Puis : « Nous avons présenté nos explications. Je pense que nous avons fait le pas jusqu'à ce que le seigneur nous demande de faire la paix. Si cela dépend de nous - ça dépend de nous - nous sommes venus demander qu'on tourne la page, que nous allions de l'avant. Nous avons bien de choses à réaliser pour le bien de notre population. Nous n'avons pas à traîner les pieds sur un dossier pour lequel nous demandons la compréhension de tout le monde. Les élections, nous allons les organiser avec la collaboration de tout le monde. Voilà ce que nous sommes venus faire auprès du Représentant de l'Église du Christ au Congo. C'est la même mission des bons offices, de réconciliation, de compréhension et d'entente ».
« Nous, Congolais vivant dans ce pays, nous devons collaborer avec les institutions. Nous devons privilégier le consensus dans nos discussions, dans tout ce que nous vivons dans le pays, pour la paix de tous», assure l'ÉCC André-Gédéon Bokundoa-Bo-Likabe. Plus tard, par son compte Twitter, l'ÉCC écrit : « Par son Président National, le Rév. Dr André-Gédéon Bokundoa-Bo-Likabe, l'ÉCC se dit honorée d'avoir reçu les Représentants des Institutions de la République et réitère toujours son appel au consensus comme mode de gestion de la République ».
Puis, le surlendemain de cette deuxième visite, cerise sur le gâteau : le président de la République reçoit les évêques catholiques à la cité de l'Union Africaine.
« Cette rencontre fructueuse permet d'unir les forces sociales pour accompagner le processus électoral que tous veulent transparent, juste et efficace », écrit le service de presse de la Présidence de la République.
Les évêques ont remis un mémorandum au Président de la République comprenant une série de recommandations sur la situation sécuritaire à l'est du pays, sur l’enseignement et sur le processus électoral.
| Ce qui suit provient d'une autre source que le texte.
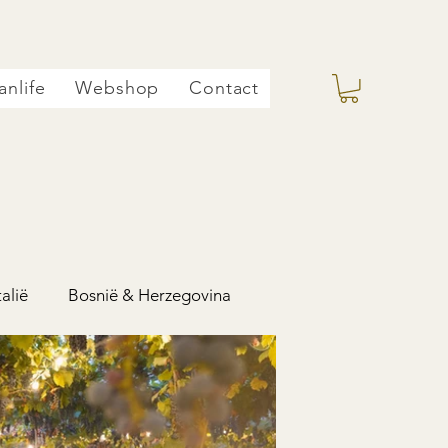
anlife
Webshop
Contact
talië
Bosnië & Herzegovina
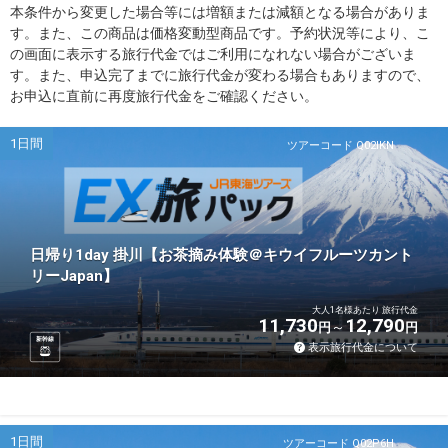
本条件から変更した場合等には増額または減額となる場合がありま
す。また、この商品は価格変動型商品です。予約状況等により、こ
の画面に表示する旅行代金ではご利用になれない場合がございま
す。また、申込完了までに旅行代金が変わる場合もありますので、
お申込に直前に再度旅行代金をご確認ください。
1日間
ツアーコード Q02IKN
日帰り1day 掛川【お茶摘み体験＠キウイフルーツカント
リーJapan】
大人1名様あたり 旅行代金
11,730
12,790
円
円
新幹線
表示旅行代金について
1日間
ツアーコード Q02P6H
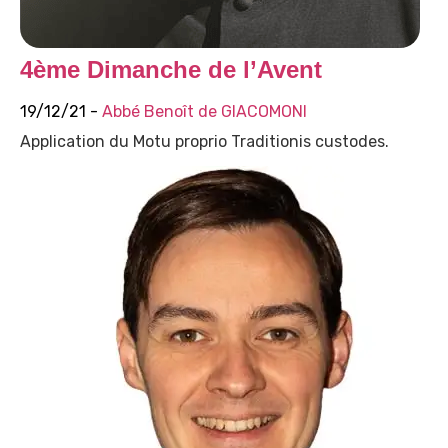
4ème Dimanche de l’Avent
19/12/21 -
Abbé Benoît de GIACOMONI
Application du Motu proprio Traditionis custodes.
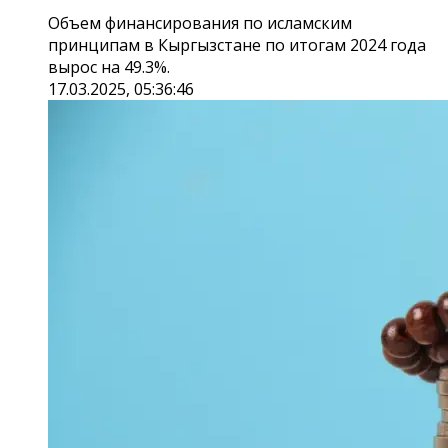
Объем финансирования по исламским
принципам в Кыргызстане по итогам 2024 года
вырос на 49.3%.
17.03.2025, 05:36:46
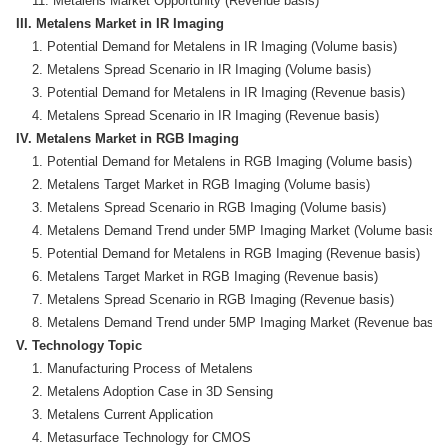
III. Metalens Market in IR Imaging
    1. Potential Demand for Metalens in IR Imaging (Volume basis)

    2. Metalens Spread Scenario in IR Imaging (Volume basis)

    3. Potential Demand for Metalens in IR Imaging (Revenue basis)

IV. Metalens Market in RGB Imaging
    1. Potential Demand for Metalens in RGB Imaging (Volume basis)

    2. Metalens Target Market in RGB Imaging (Volume basis)

    3. Metalens Spread Scenario in RGB Imaging (Volume basis)

    4. Metalens Demand Trend under 5MP Imaging Market (Volume basis)

    5. Potential Demand for Metalens in RGB Imaging (Revenue basis)

    6. Metalens Target Market in RGB Imaging (Revenue basis)

    7. Metalens Spread Scenario in RGB Imaging (Revenue basis)

V. Technology Topic
    1. Manufacturing Process of Metalens

    2. Metalens Adoption Case in 3D Sensing

    3. Metalens Current Application
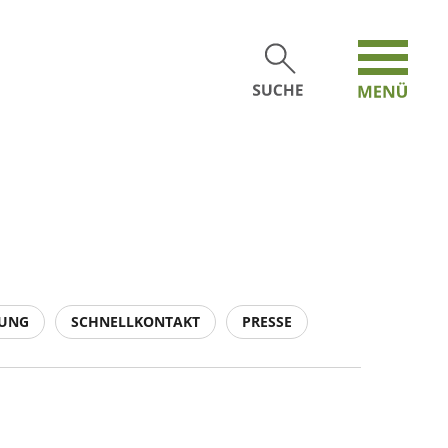
TUNG
SCHNELLKONTAKT
PRESSE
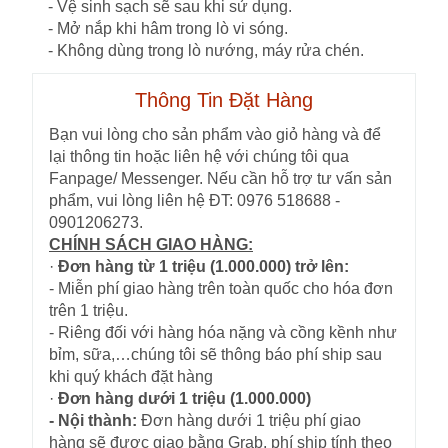
- Vệ sinh sạch sẽ sau khi sử dụng.
- Mở nắp khi hâm trong lò vi sóng.
- Không dùng trong lò nướng, máy rửa chén.
Thông Tin Đặt Hàng
Bạn vui lòng cho sản phẩm vào giỏ hàng và để
lại thông tin hoặc liên hệ với chúng tôi qua
Fanpage/ Messenger. Nếu cần hỗ trợ tư vấn sản
phẩm, vui lòng liên hệ ĐT: 0976 518688 -
0901206273.
CHÍNH SÁCH GIAO HÀNG:
·
Đơn hàng từ 1 triệu (1.000.000) trở lên:
- Miễn phí giao hàng trên toàn quốc cho hóa đơn
trên 1 triệu.
- Riêng đối với hàng hóa nặng và cồng kềnh như
bỉm, sữa,…chúng tôi sẽ thông báo phí ship sau
khi quý khách đặt hàng
·
Đơn hàng dưới 1 triệu (1.000.000)
- Nội thành:
Đơn hàng dưới 1 triệu phí giao
hàng sẽ được giao bằng Grab, phí ship tính theo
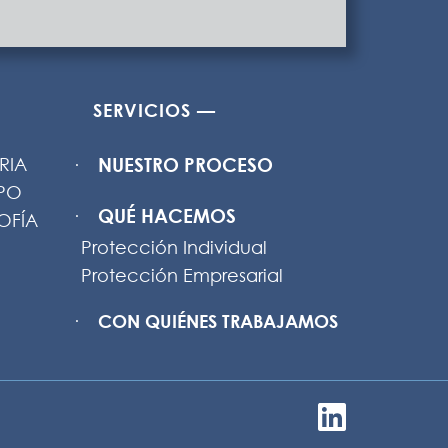
SERVICIOS —
RIA
NUESTRO PROCESO
IPO
QUÉ HACEMOS
OFÍA
Protección Individual
Protección Empresarial
CON QUIÉNES TRABAJAMOS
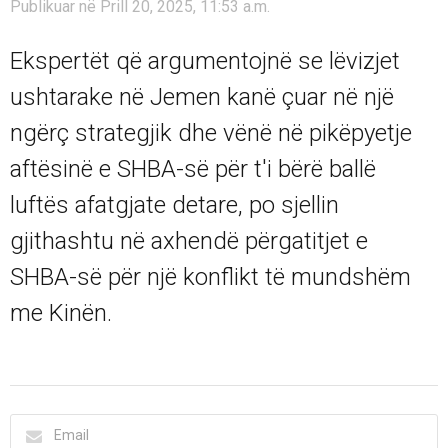
Publikuar në Prill 20, 2025, 11:53 a.m.
Ekspertët që argumentojnë se lëvizjet
ushtarake në Jemen kanë çuar në një
ngërç strategjik dhe vënë në pikëpyetje
aftësinë e SHBA-së për t'i bërë ballë
luftës afatgjate detare, po sjellin
gjithashtu në axhendë përgatitjet e
SHBA-së për një konflikt të mundshëm
me Kinën.
Email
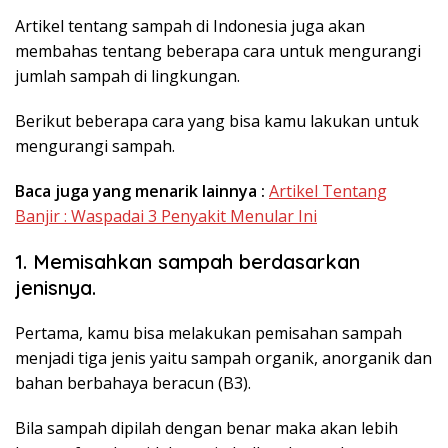
Artikel tentang sampah di Indonesia juga akan
membahas tentang beberapa cara untuk mengurangi
jumlah sampah di lingkungan.
Berikut beberapa cara yang bisa kamu lakukan untuk
mengurangi sampah.
Baca juga yang menarik lainnya :
Artikel Tentang
Banjir : Waspadai 3 Penyakit Menular Ini
1. Memisahkan sampah berdasarkan
jenisnya.
Pertama, kamu bisa melakukan pemisahan sampah
menjadi tiga jenis yaitu sampah organik, anorganik dan
bahan berbahaya beracun (B3).
Bila sampah dipilah dengan benar maka akan lebih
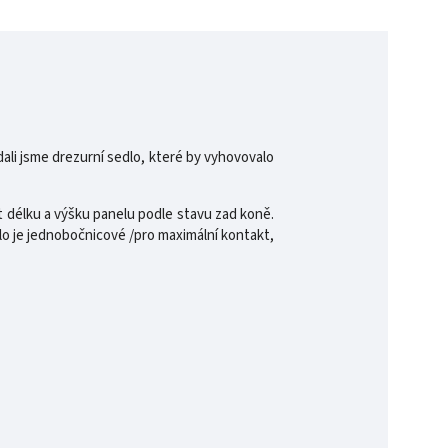
ali jsme drezurní sedlo, které by vyhovovalo
 délku a výšku panelu podle stavu zad koně.
lo je jednobočnicové /pro maximální kontakt,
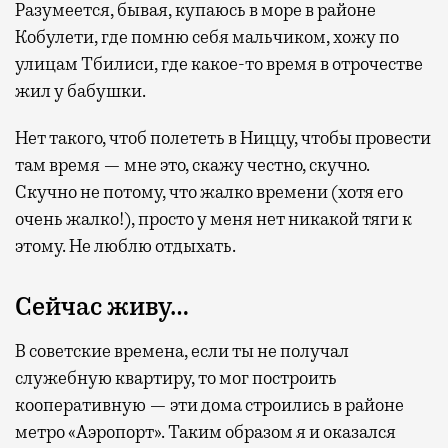
Разумеется, бывая, купаюсь в море в районе
Кобулети, где помню себя мальчиком, хожу по
улицам Тбилиси, где какое-то время в отрочестве
жил у бабушки.
Нет такого, чтоб полететь в Ниццу, чтобы провести
там время — мне это, скажу честно, скучно.
Скучно не потому, что жалко времени (хотя его
очень жалко!), просто у меня нет никакой тяги к
этому. Не люблю отдыхать.
Сейчас живу…
В советские времена, если ты не получал
служебную квартиру, то мог построить
кооперативную — эти дома строились в районе
метро «Аэропорт». Таким образом я и оказался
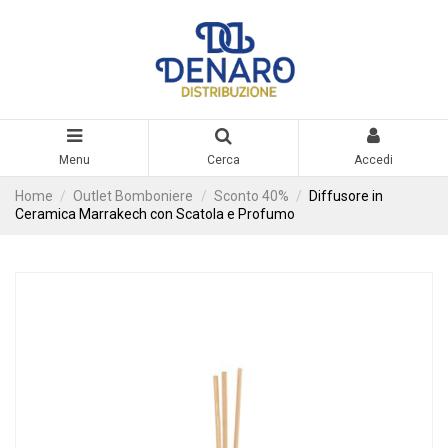
Menu
Cerca
Accedi
Home
Outlet Bomboniere
Sconto 40%
Diffusore in
Ceramica Marrakech con Scatola e Profumo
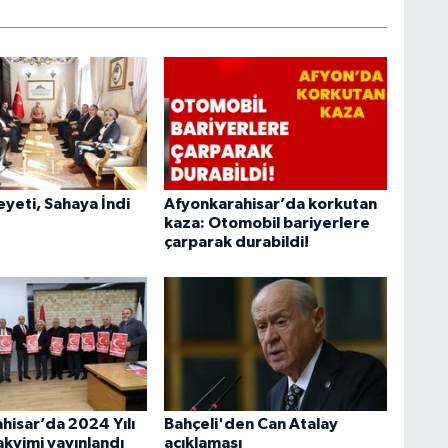
heyeti, Sahaya İndi
Afyonkarahisar’da korkutan
kaza: Otomobil bariyerlere
çarparak durabildi!
hisar’da 2024 Yılı
Bahçeli'den Can Atalay
akvimi yayınlandı
açıklaması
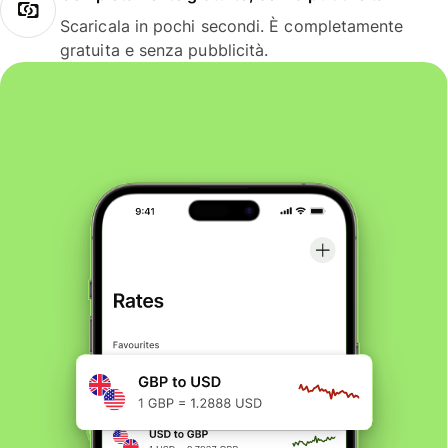
Scaricala in pochi secondi. È completamente
gratuita e senza pubblicità.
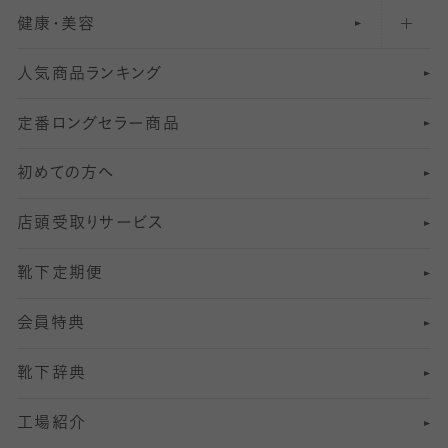
健康・美容
オーバーニー・ニーハイソックス
111
5
美脚ストッキング
フレッシャーズ向けソックス・靴下
ランニングソックス・靴下
分丈
〜210デニールタイツ
レギンス
人気商品ランキング
211
6
オールスルーストッキング
冠婚葬祭向けソックス・靴下
ゴルフソックス・靴下
インナーソックス
分丈レギンス
デニールタイツ以上（防寒・厚手タイツ）
定番ロングセラー商品
7
スーツカジュアルソックス・靴下
サッカー・フットサル用ソックス
加圧・着圧ソックス
分丈
レギンス
初めての方へ
8
ロングホーズ
ヨガソックス・靴下
冷えとり靴下
分丈
レギンス
店頭受取りサービス
10
スポーツ用レッグウォーマー
着圧・加圧タイツ
分丈
レギンス
靴下定期便
12
SS
むくみ対策
分丈レギンス
サイズ（21～23cm）
会員特典
13
S
足の疲れ対策
サイズ（22～25cm）
分丈レギンス
靴下辞典
M
足の臭い対策
サイズ（25～27cm）
工場紹介
L
冷え対策
サイズ（27～29cm）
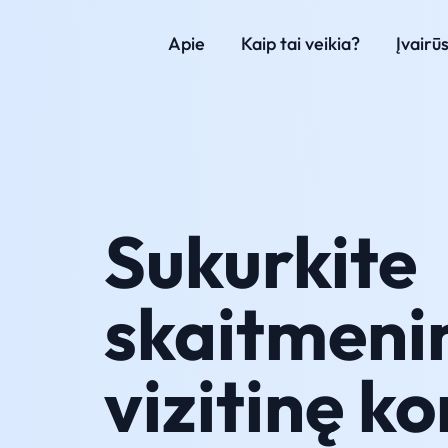
Apie
Kaip tai veikia?
Įvairū
Sukurkite
skaitmeni
vizitinę ko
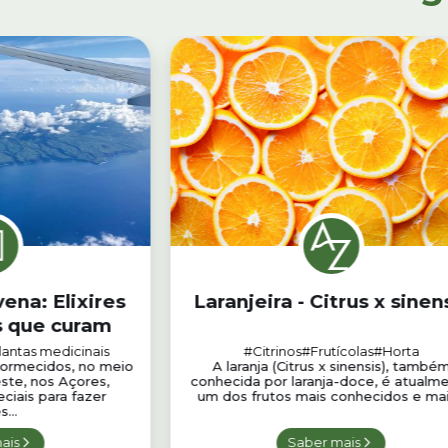
ena: Elixires
Laranjeira - Citrus x sinen
s que curam
lantas medicinais
#Citrinos
#Frutícolas
#Horta
dormecidos, no meio
A laranja (Citrus x sinensis), també
ste, nos Açores,
conhecida por laranja-doce, é atualm
ciais para fazer
um dos frutos mais conhecidos e mais
s...
ais
Saber mais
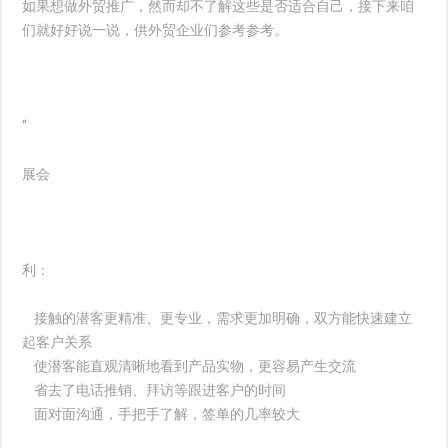
如果想做外贸推广，然而却不了解这些是否适合自己，接下来咱
们就好好说一说，供外贸企业们参考参考。
“
展会
利：
接触的潜客更精准、更专业，需求更加明确，双方能快速建立
起客户关系
使潜客能直观清晰地看到产品实物，更容易产生交流
省去了电话推销、拜访等跟进客户的时间
面对面沟通，手把手了解，签单的几率较大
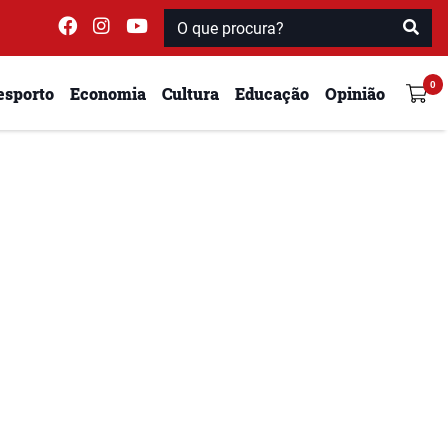
esporto
Economia
Cultura
Educação
Opinião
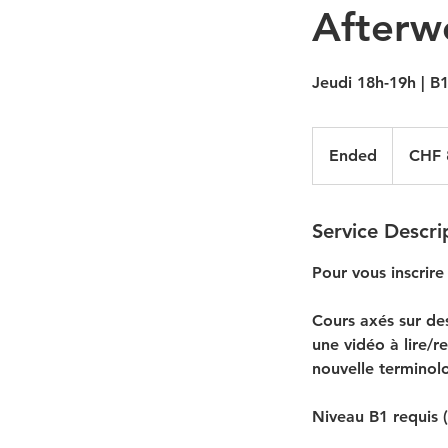
Afterwo
Jeudi 18h-19h | B1
875
Swiss
Ended
E
CHF 
francs
n
d
e
Service Descri
d
Pour vous inscrir
Cours axés sur des
une vidéo à lire/r
nouvelle terminol
Niveau B1 requis 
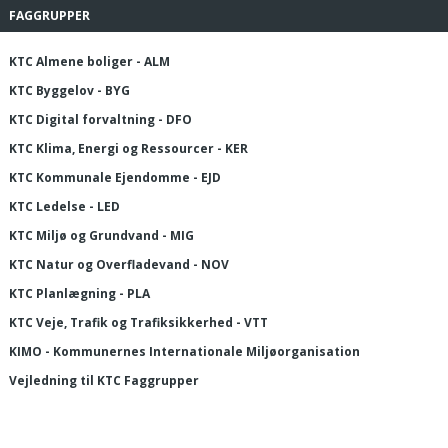
FAGGRUPPER
KTC Almene boliger - ALM
KTC Byggelov - BYG
KTC Digital forvaltning - DFO
KTC Klima, Energi og Ressourcer - KER
KTC Kommunale Ejendomme - EJD
KTC Ledelse - LED
KTC Miljø og Grundvand - MIG
KTC Natur og Overfladevand - NOV
KTC Planlægning - PLA
KTC Veje, Trafik og Trafiksikkerhed - VTT
KIMO - Kommunernes Internationale Miljøorganisation
Vejledning til KTC Faggrupper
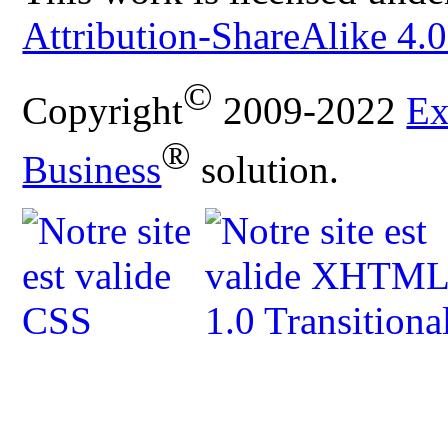
Attribution-ShareAlike 4.0
©
Copyright
2009-2022
Ex
®
Business
solution.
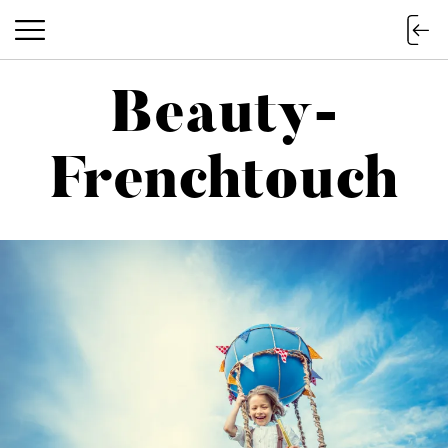
Beauty-
Beauty-Frenchtouch
Frenchtouch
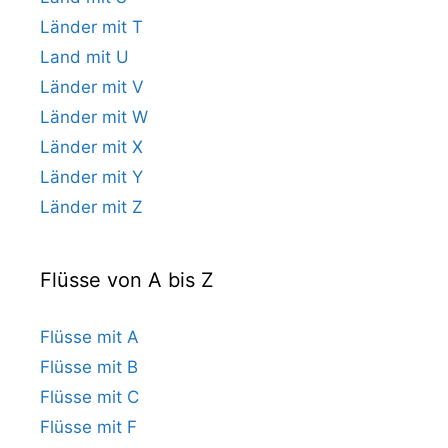
Länder mit T
Land mit U
Länder mit V
Länder mit W
Länder mit X
Länder mit Y
Länder mit Z
Flüsse von A bis Z
Flüsse mit A
Flüsse mit B
Flüsse mit C
Flüsse mit F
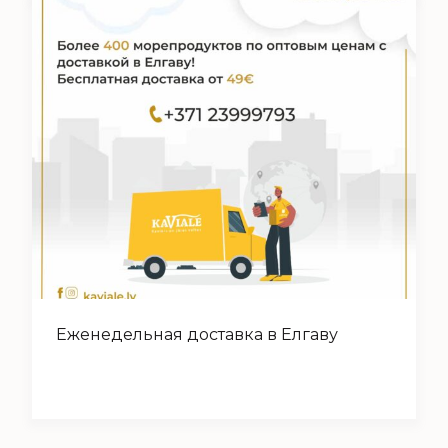
Еженедельная доставка в Елгаву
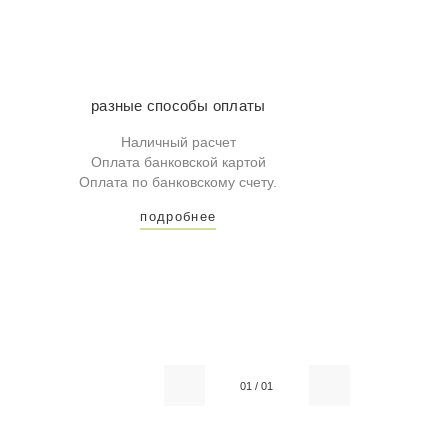
разные способы оплаты
Наличный расчет
Оплата банковской картой
Оплата по банковскому счету.
подробнее
01
/
01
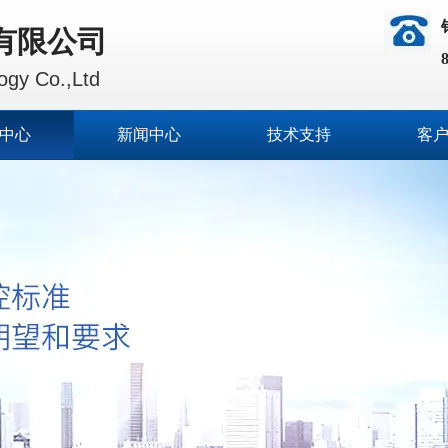
有限公司
gy Co.,Ltd
中心
新闻中心
技术支持
客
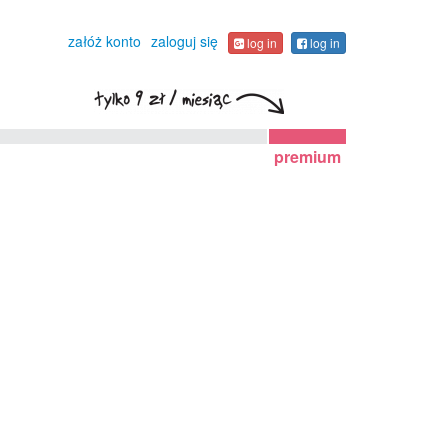
załóż konto
zaloguj się
log in
log in
premium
Sur la sécurité en Ituri et au Nord-Kivu, ils recommandent au président de la République d’envisager une requalification de l’état de siège.
So, What's next? Denis Kadima Kazadi a son fauteuil verrouillé. Nul doute. «Il y a un temps pour tout, pour se quereller; pour se concerter ». Les confessions religieuses sont entrées concertation avec le pouvoir politique, qui porte non sur un individu Kadima mais sur la transparence et la réussite du processus électoral en cours. Elles entendent jouer un rôle clé... Le Pouvoir n'y voit aucun inconvénient.